TASK INSTRUCTIONS:
The records are to be copied word for word, and the pictures dropped.

Extracted page text data
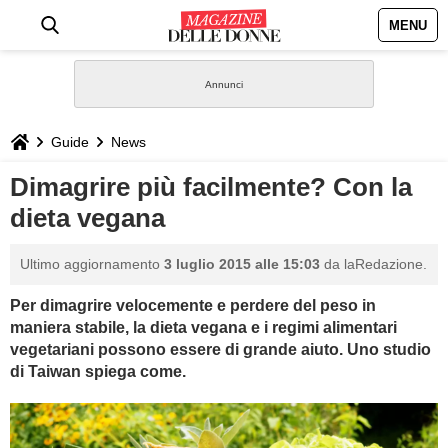
MENU
HOME
NEWS
Guide
News
STILE
Dimagrire più facilmente? Con la
dieta vegana
BIOGRAFIE
Ultimo aggiornamento
3 luglio 2015 alle 15:03
da laRedazione.
DEFINIZIONI
Per dimagrire velocemente e perdere del peso in
maniera stabile, la dieta vegana e i regimi alimentari
GASTRONOMIA
vegetariani possono essere di grande aiuto. Uno studio
di Taiwan spiega come.
CAPELLI
SESSO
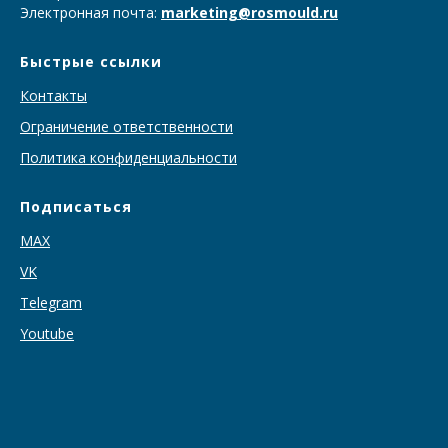
Электронная почта:
marketing@rosmould.ru
Быстрые ссылки
Контакты
Ограничение ответственности
Политика конфиденциальности
Подписаться
MAX
VK
T
elegram
Youtube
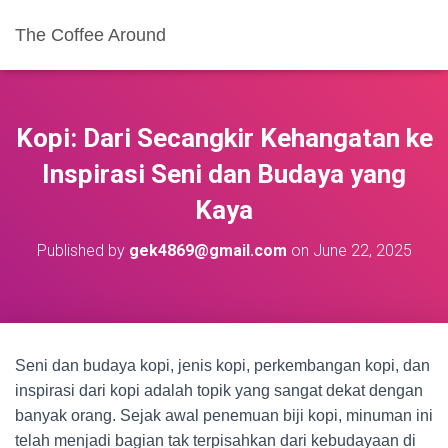
The Coffee Around
Kopi: Dari Secangkir Kehangatan ke
Inspirasi Seni dan Budaya yang
Kaya
Published by
gek4869@gmail.com
on
June 22, 2025
Seni dan budaya kopi, jenis kopi, perkembangan kopi, dan
inspirasi dari kopi adalah topik yang sangat dekat dengan
banyak orang. Sejak awal penemuan biji kopi, minuman ini
telah menjadi bagian tak terpisahkan dari kebudayaan di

YOUR RESPONSE:
MENU
HOME
NEWS
Guide
News
STILE
Dimagrire più facilmente? Con la
dieta vegana
BIOGRAFIE
Ultimo aggiornamento
3 luglio 2015 alle 15:03
da laRedazione.
DEFINIZIONI
Per dimagrire velocemente e perdere del peso in
maniera stabile, la dieta vegana e i regimi alimentari
GASTRONOMIA
vegetariani possono essere di grande aiuto. Uno studio
di Taiwan spiega come.
CAPELLI
SESSO
Электронная почта:
marketing@rosmould.ru
Быстрые ссылки
Контакты
Ограничение ответственности
Политика конфиденциальности
Подписаться
MAX
VK
T
elegram
Youtube
The Coffee Around
Kopi: Dari Secangkir Kehangatan ke
Inspirasi Seni dan Budaya yang
Kaya
Published by
gek4869@gmail.com
on
June 22, 2025
Seni dan budaya kopi, jenis kopi, perkembangan kopi, dan
inspirasi dari kopi adalah topik yang sangat dekat dengan
banyak orang. Sejak awal penemuan biji kopi, minuman ini
telah menjadi bagian tak terpisahkan dari kebudayaan di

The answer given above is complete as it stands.